Philanthropy is in their DNA, says Roshell, who has set aside a portion of her earnings for charity as far back as she can remember. Vice president of grants administration and chief diversity officer for the Knight Foundation, Roshell is known as a giving guru in her circle.
However, when she and Zachary entered the workforce in the early 2000s, the new graduates didn’t have the funds to give back in a big way. Their small donations and volunteer time were the most valuable assets they could give at that time. As their income grew, so did their giving. And when tax season rolled around, Roshell realized she didn’t always remember who or what charitable organization she had given to.

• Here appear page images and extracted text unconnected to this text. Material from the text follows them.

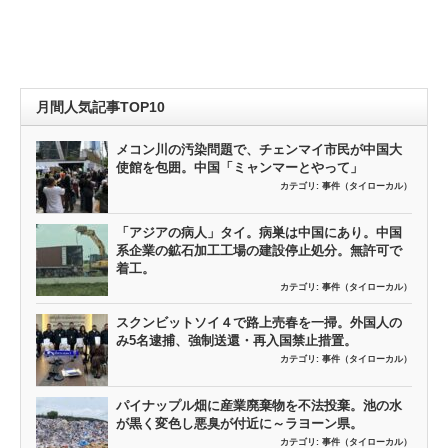
月間人気記事TOP10
メコン川の汚染問題で、チェンマイ市民が中国大
使館を包囲。中国「ミャンマーとやって」
カテゴリ:
事件（タイローカル）
「アジアの病人」タイ。病巣は中国にあり。中国
系企業の鉱石加工工場の建設停止処分。無許可で
着工。
カテゴリ:
事件（タイローカル）
スクンビットソイ４で路上売春を一掃。外国人の
み5名逮捕、強制送還・再入国禁止措置。
カテゴリ:
事件（タイローカル）
パイナップル畑に産業廃棄物を不法投棄。池の水
が黒く変色し悪臭が付近に～ラヨーン県。
カテゴリ:
事件（タイローカル）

After Roshell learned about the benefits of the Giving Account from a colleague about five years ago, the couple immediately signed up and eventually created The Zachary R. Rinkins and Roshell Rosemond Rinkins Family Fund. Roshell has been a vocal supporter of the donor-advised fund to anyone who’ll listen.
"Once you see the impact of your dollars, it drives you to do even more,” she says. “And, for us, Fidelity Charitable has been a vehicle in helping us do more.”
Granting to multiple charities at once through their Giving Account, and therefore seeing their philanthropy in one spot, reminds the Rinkinses of who they are as people and where their legacy is headed.
“Fidelity Charitable just makes it easy for us to build our legacy in a professional way,” says Roshell. One of the benefits she’s proudest of is the potential interest generated by her Giving Account to give and do more. In fact, the couple used to walk around FAMU’s campus and wonder why someone would ever put their name on a building. Now, they know.
“It’s a vote of confidence in young people, like the votes I was given in my youth. Sisters Dora, Campbell, Johnson, and Moss believed in me,” Zachary says. “Someday, we want a building on FAMU’s campus to bear our name so future generations of Rattlers know we believe in them, too.”
He adds, “Many people in our community can be marginalized people on the fringes, so when you make this investment, it’s a continuation of the generosity of the people who believed in you.”
Roshell agrees. “They say you can tell what’s important to someone by looking at their balance sheet,” she says. If the Rinkinses’ balance sheet is any indicator, they are true Rattlers at heart—with the passion to help the next generation, the ambition to pave the path forward, and the plans to see it through.